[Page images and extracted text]
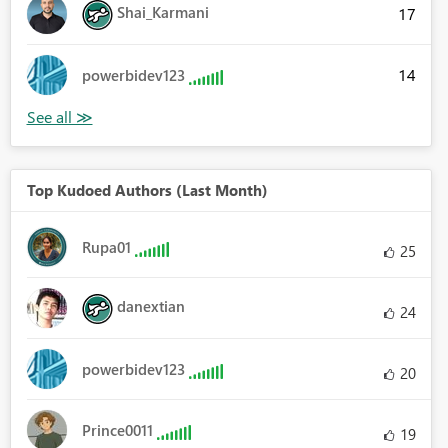
Shai_Karmani
17
14
powerbidev123
Top Kudoed Authors (Last Month)
Rupa01
25
danextian
24
powerbidev123
20
Prince0011
19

== TO DO ==
Could you set down every record above word for word, leaving out the pictures?

== RESULT OF THIS TASK ==
Shai_Karmani
17
14
powerbidev123
Top Kudoed Authors (Last Month)
Rupa01
25
danextian
24
powerbidev123
20
Prince0011
19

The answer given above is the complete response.